La poesia spesso permette di sopravvivere, di riscoprire in fondo a se stessi quei sentimenti che credevamo perduti. Scriverla è un processo simile a un’eruzione vulcanica, un’urgenza immediata, mentre per leggerla abbiamo bisogno di fermarci e di distoglierci dagli impegni quotidiani: ecco perché non la leggiamo più. Non prendiamo più l’iniziativa di comprare un libro di poesie. Preferiamo un romanzo che si può sfogliare in treno, alla fermata dell’autobus o nella sala d’attesa del dottore. Ci siamo dimenticati della poesia. E la nostra vita si è impoverita.

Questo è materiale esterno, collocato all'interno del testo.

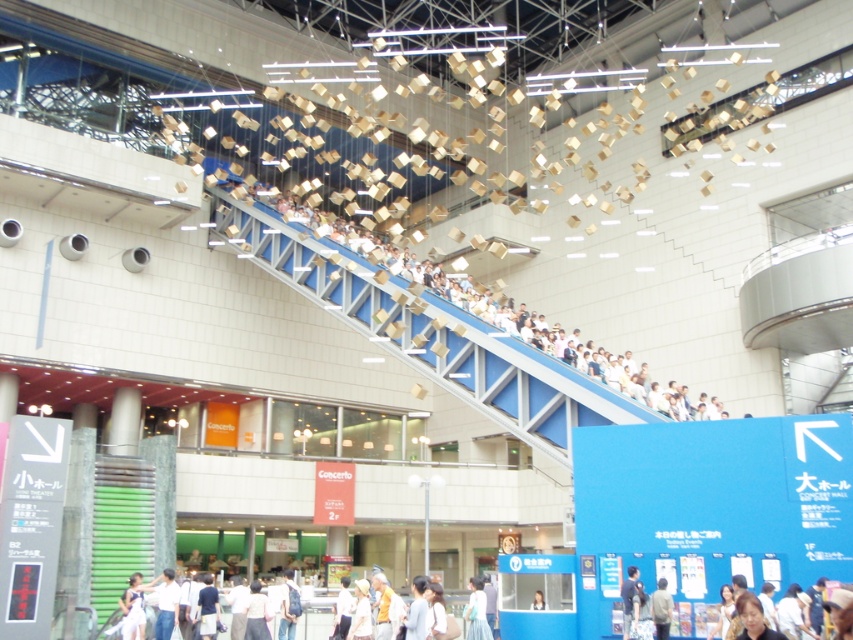 You are a maintenance worker with a ladder that is 3.5 meters tall. You need to reach the light brown hair at upper center from the light blue fabric at lower center. Can your ladder reach that height?

The distance between the light blue fabric at lower center and the light brown hair at upper center is 4.08 meters. Since the ladder is only 3.5 meters tall, it cannot reach the required height.

You are standing in the convention center and see the matte black hair at lower right and the light blue shirt at upper center. Which object is nearer to you?

The matte black hair at lower right is closer to the viewer than the light blue shirt at upper center.

You are standing in the convention center and see the light blue fabric at lower center and the light brown hair at upper center. Which object is closer to you?

The light blue fabric at lower center is closer to you because it is further to the viewer than the light brown hair at upper center. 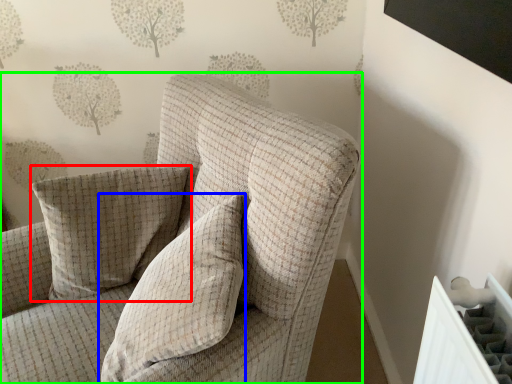 Question: Which object is positioned farthest from pillow (highlighted by a red box)? Select from pillow (highlighted by a blue box) and chair (highlighted by a green box).

Choices:
 (A) pillow
 (B) chair

Answer: (A) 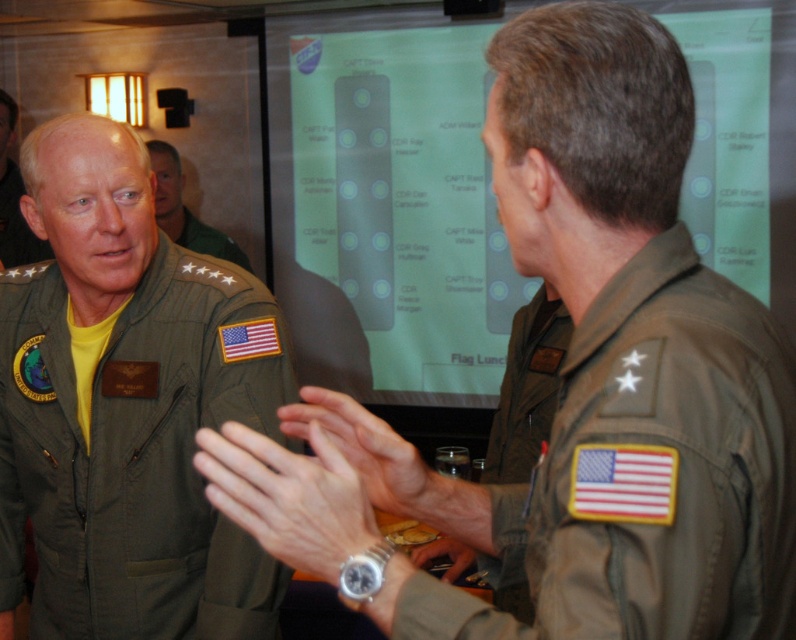 Question: Which of the following is the farthest from the observer?

Choices:
 (A) (365, 433)
 (B) (427, 548)
 (C) (205, 225)

Answer: (C)

Question: Which object is the farthest from the silver metallic watch at center?

Choices:
 (A) olive green uniform at center
 (B) green uniform at left
 (C) green uniform at center

Answer: (B)

Question: Which object is closer to the camera taking this photo?

Choices:
 (A) green fabric uniform at center
 (B) green uniform at center

Answer: (A)

Question: Does matte green uniform at center appear on the right side of metallic wristwatch at center?

Choices:
 (A) yes
 (B) no

Answer: (B)

Question: Observing the image, what is the correct spatial positioning of silver metallic watch at center in reference to green uniform at center?

Choices:
 (A) right
 (B) left

Answer: (A)

Question: Is green fabric uniform at center to the left of matte green uniform at center from the viewer's perspective?

Choices:
 (A) yes
 (B) no

Answer: (A)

Qui si inserisce il Movimento per l’Emancipazione della Poesia, nato nel Marzo del 2010 per riportare la poesia dove non c’è: per le strade, tra la gente che corre a lavoro o chissà dove e che a volte, per un attimo, si ferma. E rimane spiazzata. Perché sul muro non trova una dichiarazione d’amore scritta con una bomboletta o uno scarabocchio, ma una pagina in formato A4 con sopra una poesia. Come se qualcuno l’avesse strappata da un libro e l’avesse attaccata proprio sotto i suoi occhi.
I ragazzi del M.e.P. non vogliono essere assimilati alla Street Art, con la quale condividono soltanto il luogo di diffusione della loro espressione artistica: perché la loro opera d’arte nasce altrove, in solitudine, ed è sempre riproducibile. E, oltre all’attacchinaggio, i ragazzi utilizzano altre tecniche per introdurre la poesia nella vita delle persone in ogni modo possibile, cogliendo di sorpresa fuori dal contesto in cui ci si aspetterebbe di trovare letteratura.
A Firenze il M.e.P. conta una ventina di iscritti: in tutta Italia circa una settantina.
Di base il movimento nasce per trascinare anche a forza la poesia fuori dalle case, fuori dai cassetti, e invitare le persone a contribuire: a volte alcuni aggiungono dei versi a penna accanto a quelli stampati, altri cancellano parole, altri ancora strappano il foglio. Per i ragazzi del M.e.P., ogni forma di interazione con le poesie è positiva. Anche il tentativo di distruggerle. Le poesie sono fatte per venire alla luce, per essere condivise e anche violentate. L’importante è che se ne parli e che se ne comprenda il valore.